── Information supplied
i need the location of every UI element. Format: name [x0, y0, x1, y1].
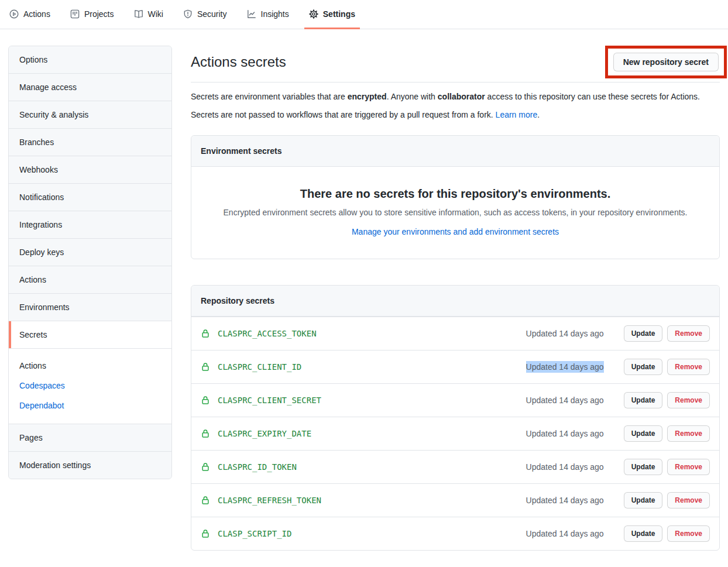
- manage-environments-link[interactable]: Manage your environments and add environ…: [352, 227, 559, 236]
- secret-name: CLASPRC_EXPIRY_DATE: [218, 428, 311, 439]
- secret-name: CLASPRC_REFRESH_TOKEN: [218, 494, 321, 506]
- environment-secrets-header: Environment secrets: [191, 136, 719, 167]
- secret-row: CLASPRC_REFRESH_TOKEN Updated 14 days ag…: [191, 483, 719, 517]
- sidebar-item-security-analysis[interactable]: Security & analysis: [9, 101, 171, 128]
- intro-text: Secrets are not passed to workflows that…: [191, 110, 496, 119]
- red-annotation-box: New repository secret: [605, 46, 727, 78]
- update-button[interactable]: Update: [624, 359, 663, 375]
- lock-icon: [201, 329, 210, 338]
- empty-state-title: There are no secrets for this repository…: [215, 187, 696, 201]
- tab-actions[interactable]: Actions: [5, 0, 55, 29]
- sidebar-item-notifications[interactable]: Notifications: [9, 183, 171, 211]
- sidebar-item-branches[interactable]: Branches: [9, 128, 171, 156]
- secret-row: CLASP_SCRIPT_ID Updated 14 days ago Upda…: [191, 517, 719, 550]
- secret-row: CLASPRC_CLIENT_ID Updated 14 days ago Up…: [191, 350, 719, 383]
- tab-label: Actions: [23, 9, 50, 19]
- learn-more-link[interactable]: Learn more: [496, 110, 538, 119]
- sidebar-item-options[interactable]: Options: [9, 46, 171, 73]
- tab-label: Projects: [84, 9, 114, 19]
- intro-text: Secrets are environment variables that a…: [191, 92, 348, 101]
- repository-secrets-box: Repository secrets CLASPRC_ACCESS_TOKEN …: [191, 285, 720, 551]
- updated-timestamp: Updated 14 days ago: [526, 328, 604, 339]
- tab-label: Security: [197, 9, 227, 19]
- book-icon: [134, 9, 143, 19]
- secret-row: CLASPRC_CLIENT_SECRET Updated 14 days ag…: [191, 383, 719, 417]
- sidebar-item-integrations[interactable]: Integrations: [9, 211, 171, 238]
- secret-name: CLASP_SCRIPT_ID: [218, 528, 291, 539]
- secret-name: CLASPRC_ACCESS_TOKEN: [218, 328, 317, 339]
- repository-secrets-header: Repository secrets: [191, 286, 719, 317]
- new-repository-secret-button[interactable]: New repository secret: [613, 53, 719, 71]
- secret-name: CLASPRC_CLIENT_ID: [218, 361, 301, 373]
- tab-label: Settings: [323, 9, 355, 19]
- gear-icon: [309, 9, 318, 19]
- tab-label: Insights: [261, 9, 289, 19]
- tab-settings[interactable]: Settings: [304, 0, 360, 29]
- graph-icon: [247, 9, 256, 19]
- secret-name: CLASPRC_CLIENT_SECRET: [218, 394, 321, 406]
- sidebar-item-webhooks[interactable]: Webhooks: [9, 156, 171, 183]
- subnav-item-dependabot[interactable]: Dependabot: [19, 396, 161, 415]
- update-button[interactable]: Update: [624, 325, 663, 342]
- subnav-item-codespaces[interactable]: Codespaces: [19, 376, 161, 396]
- secret-row: CLASPRC_EXPIRY_DATE Updated 14 days ago …: [191, 417, 719, 450]
- shield-icon: [183, 9, 193, 19]
- secrets-intro: Secrets are environment variables that a…: [191, 91, 720, 121]
- secret-row: CLASPRC_ID_TOKEN Updated 14 days ago Upd…: [191, 450, 719, 483]
- secret-row: CLASPRC_ACCESS_TOKEN Updated 14 days ago…: [191, 317, 719, 350]
- remove-button[interactable]: Remove: [667, 525, 710, 542]
- update-button[interactable]: Update: [624, 492, 663, 508]
- remove-button[interactable]: Remove: [667, 459, 710, 475]
- updated-timestamp: Updated 14 days ago: [526, 494, 604, 506]
- tab-projects[interactable]: Projects: [66, 0, 119, 29]
- sidebar-item-pages[interactable]: Pages: [9, 424, 171, 451]
- play-icon: [9, 9, 19, 19]
- sidebar-item-environments[interactable]: Environments: [9, 293, 171, 321]
- secrets-subnav: Actions Codespaces Dependabot: [9, 348, 171, 424]
- lock-icon: [201, 462, 210, 472]
- remove-button[interactable]: Remove: [667, 359, 710, 375]
- intro-paragraph-2: Secrets are not passed to workflows that…: [191, 109, 720, 121]
- updated-timestamp-selected: Updated 14 days ago: [526, 361, 604, 373]
- tab-wiki[interactable]: Wiki: [129, 0, 168, 29]
- remove-button[interactable]: Remove: [667, 492, 710, 508]
- environment-secrets-box: Environment secrets There are no secrets…: [191, 135, 720, 259]
- remove-button[interactable]: Remove: [667, 325, 710, 342]
- update-button[interactable]: Update: [624, 525, 663, 542]
- actions-secrets-main: Actions secrets New repository secret Se…: [191, 46, 720, 551]
- intro-text: .: [537, 110, 540, 119]
- lock-icon: [201, 496, 210, 505]
- main-header: Actions secrets New repository secret: [191, 46, 720, 83]
- settings-sidebar: Options Manage access Security & analysi…: [8, 46, 172, 479]
- remove-button[interactable]: Remove: [667, 392, 710, 408]
- tab-security[interactable]: Security: [178, 0, 232, 29]
- sidebar-item-manage-access[interactable]: Manage access: [9, 73, 171, 101]
- project-icon: [70, 9, 80, 19]
- updated-timestamp: Updated 14 days ago: [526, 461, 604, 473]
- update-button[interactable]: Update: [624, 425, 663, 442]
- lock-icon: [201, 362, 210, 372]
- subnav-item-actions[interactable]: Actions: [19, 356, 161, 376]
- sidebar-item-actions[interactable]: Actions: [9, 266, 171, 293]
- empty-state-description: Encrypted environment secrets allow you …: [215, 207, 696, 219]
- update-button[interactable]: Update: [624, 392, 663, 408]
- remove-button[interactable]: Remove: [667, 425, 710, 442]
- intro-text: . Anyone with: [387, 92, 438, 101]
- tab-insights[interactable]: Insights: [242, 0, 294, 29]
- settings-page: Options Manage access Security & analysi…: [0, 29, 728, 551]
- intro-text: access to this repository can use these …: [485, 92, 700, 101]
- intro-bold-collaborator: collaborator: [438, 92, 485, 101]
- sidebar-item-moderation-settings[interactable]: Moderation settings: [9, 451, 171, 479]
- updated-timestamp: Updated 14 days ago: [526, 428, 604, 439]
- lock-icon: [201, 529, 210, 538]
- secret-name: CLASPRC_ID_TOKEN: [218, 461, 297, 473]
- page-title: Actions secrets: [191, 53, 286, 71]
- intro-bold-encrypted: encrypted: [348, 92, 387, 101]
- sidebar-item-secrets[interactable]: Secrets: [9, 321, 171, 348]
- intro-paragraph-1: Secrets are environment variables that a…: [191, 91, 720, 103]
- lock-icon: [201, 396, 210, 405]
- tab-label: Wiki: [148, 9, 163, 19]
- repo-nav: Actions Projects Wiki Security Insights …: [0, 0, 728, 29]
- update-button[interactable]: Update: [624, 459, 663, 475]
- sidebar-item-deploy-keys[interactable]: Deploy keys: [9, 238, 171, 266]
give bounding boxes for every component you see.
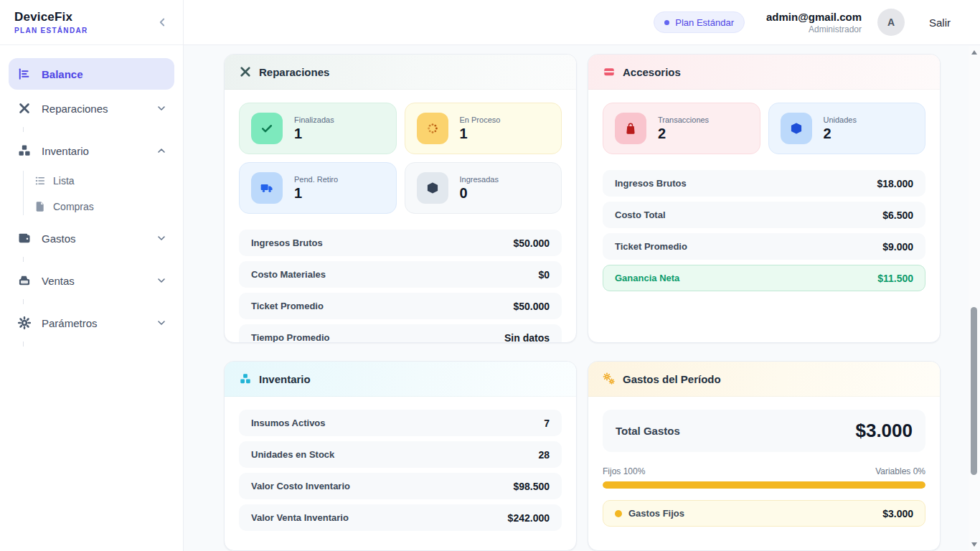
metric-value: $3.000 [882, 508, 913, 519]
plan-label: PLAN ESTÁNDAR [14, 27, 88, 34]
metric-value: $0 [538, 269, 550, 281]
app-title: DeviceFix [14, 10, 88, 24]
metric-label: Valor Venta Inventario [251, 512, 349, 523]
sidebar-item-balance[interactable]: Balance [9, 58, 174, 90]
sidebar-item-label: Ventas [42, 275, 75, 287]
gears-icon [603, 372, 616, 385]
metric-label: Tiempo Promedio [251, 332, 330, 343]
card-title: Accesorios [623, 66, 681, 78]
stat-value: 1 [294, 185, 338, 201]
metric-value: 28 [538, 449, 550, 461]
list-icon [34, 175, 46, 187]
sidebar-item-lista[interactable]: Lista [9, 169, 174, 192]
total-gastos-row: Total Gastos $3.000 [603, 410, 925, 452]
total-gastos-label: Total Gastos [616, 425, 680, 437]
cash-register-icon [17, 273, 32, 288]
metric-row: Ingresos Brutos $50.000 [239, 230, 562, 256]
sidebar-item-inventario[interactable]: Inventario [9, 135, 174, 166]
logout-button[interactable]: Salir [929, 17, 951, 29]
app-root: DeviceFix PLAN ESTÁNDAR Balance Reparaci… [0, 0, 980, 551]
metric-value: $6.500 [882, 209, 913, 221]
wrench-screwdriver-icon [239, 65, 252, 78]
submenu-stub-line [23, 342, 24, 347]
metric-label: Unidades en Stock [251, 449, 334, 460]
wrench-screwdriver-icon [17, 101, 32, 116]
stat-label: Unidades [824, 116, 857, 124]
sidebar-item-label: Gastos [42, 232, 76, 245]
metric-value: $50.000 [513, 301, 550, 312]
card-reparaciones: Reparaciones Finalizadas 1 [224, 54, 577, 343]
card-gastos-periodo: Gastos del Período Total Gastos $3.000 F… [588, 361, 941, 551]
topbar: Plan Estándar admin@gmail.com Administra… [184, 0, 980, 45]
boxes-icon [239, 372, 252, 385]
scrollbar-down-button[interactable] [969, 540, 980, 550]
stat-label: Transacciones [658, 116, 709, 124]
sidebar-collapse-button[interactable] [154, 14, 170, 30]
gastos-fijos-row: Gastos Fijos $3.000 [603, 500, 925, 527]
gastos-split-bar [603, 481, 925, 489]
gastos-fijos-bar-fill [603, 481, 925, 489]
metric-label: Ticket Promedio [615, 241, 687, 252]
stat-tile-pend-retiro: Pend. Retiro 1 [239, 162, 397, 214]
metric-row: Ticket Promedio $50.000 [239, 293, 562, 319]
metric-label: Ganancia Neta [615, 273, 679, 283]
metric-label: Ingresos Brutos [251, 237, 323, 248]
stat-tile-en-proceso: En Proceso 1 [405, 103, 562, 154]
stat-label: Ingresadas [460, 175, 499, 184]
chevron-down-icon [156, 275, 167, 286]
sidebar-brand: DeviceFix PLAN ESTÁNDAR [0, 0, 183, 45]
metric-label: Costo Total [615, 209, 666, 220]
stat-value: 0 [460, 185, 499, 201]
metric-row: Costo Materiales $0 [239, 261, 562, 288]
stat-label: Finalizadas [294, 116, 334, 124]
metric-value: $11.500 [877, 273, 913, 284]
shopping-bag-icon [623, 121, 638, 136]
check-icon [260, 121, 274, 136]
scrollbar-track[interactable] [969, 46, 980, 551]
boxes-icon [17, 143, 32, 158]
variables-pct-label: Variables 0% [875, 466, 925, 476]
plan-badge: Plan Estándar [654, 11, 745, 33]
scrollbar-up-button[interactable] [969, 47, 980, 57]
scrollbar-thumb[interactable] [971, 307, 977, 475]
stat-value: 1 [460, 126, 501, 141]
metric-label: Ticket Promedio [251, 301, 324, 311]
submenu-stub-line [23, 299, 24, 304]
sidebar-subitem-label: Lista [53, 175, 75, 187]
badge-dot-icon [664, 20, 669, 25]
main-area: Plan Estándar admin@gmail.com Administra… [184, 0, 980, 551]
sidebar-item-label: Balance [42, 68, 83, 80]
sidebar-item-gastos[interactable]: Gastos [9, 222, 174, 254]
fijos-dot-icon [615, 510, 622, 517]
user-info: admin@gmail.com Administrador [766, 11, 862, 34]
metric-label: Ingresos Brutos [615, 178, 687, 189]
stat-tile-ingresadas: Ingresadas 0 [405, 162, 562, 214]
briefcase-icon [603, 65, 616, 78]
document-icon [34, 201, 46, 212]
sidebar-item-compras[interactable]: Compras [9, 195, 174, 218]
card-gastos-header: Gastos del Período [588, 362, 940, 397]
gastos-split-labels: Fijos 100% Variables 0% [603, 466, 925, 476]
sidebar-nav: Balance Reparaciones Inventario Lista [0, 45, 183, 349]
sidebar-item-label: Parámetros [42, 317, 98, 329]
sidebar-item-parametros[interactable]: Parámetros [9, 307, 174, 339]
sidebar-item-ventas[interactable]: Ventas [9, 265, 174, 296]
avatar[interactable]: A [877, 9, 905, 36]
chevron-down-icon [156, 232, 167, 244]
triangle-down-icon [971, 542, 977, 547]
spinner-icon [425, 121, 440, 136]
gear-icon [17, 316, 32, 330]
submenu-connector-line [23, 171, 24, 215]
metric-row: Valor Costo Inventario $98.500 [239, 473, 562, 499]
metric-row: Ticket Promedio $9.000 [603, 233, 925, 260]
metric-value: $242.000 [508, 512, 550, 524]
metric-row: Ingresos Brutos $18.000 [603, 170, 925, 197]
metric-value: Sin datos [504, 332, 550, 344]
sidebar-item-reparaciones[interactable]: Reparaciones [9, 93, 174, 124]
chevron-down-icon [156, 103, 167, 114]
submenu-stub-line [23, 127, 24, 132]
stat-value: 2 [824, 126, 857, 141]
plan-badge-label: Plan Estándar [675, 17, 734, 28]
fijos-pct-label: Fijos 100% [603, 466, 645, 476]
sidebar-item-label: Reparaciones [42, 103, 108, 115]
────
## Exercise aim
One number is the expected answer: the count of lines above that hold the word "days".

## Response
12